Stored data entries

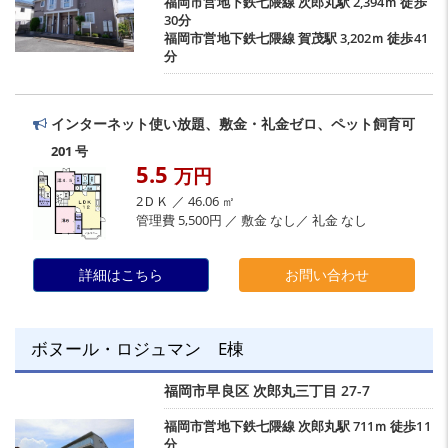
福岡市営地下鉄七隈線
次郎丸駅
2,394ｍ 徒歩
30分
福岡市営地下鉄七隈線
賀茂駅
3,202ｍ 徒歩41
分
インターネット使い放題、敷金・礼金ゼロ、ペット飼育可
201 号
5.5
万円
2ＤＫ ／ 46.06 ㎡
管理費 5,500円 ／ 敷金 なし／ 礼金 なし
詳細はこちら
お問い合わせ
ボヌール・ロジュマン E棟
福岡市早良区
次郎丸三丁目
27-7
福岡市営地下鉄七隈線
次郎丸駅
711ｍ 徒歩11
分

→ **DIRECTIONS FOR THIS TASK**
Produce an exact repeat of the lines from the one containing "ボヌール・ロジュマン E棟" through the last line of the data, and nothing more.

→ **RESPONSE BELOW**
ボヌール・ロジュマン E棟
福岡市早良区
次郎丸三丁目
27-7
福岡市営地下鉄七隈線
次郎丸駅
711ｍ 徒歩11
分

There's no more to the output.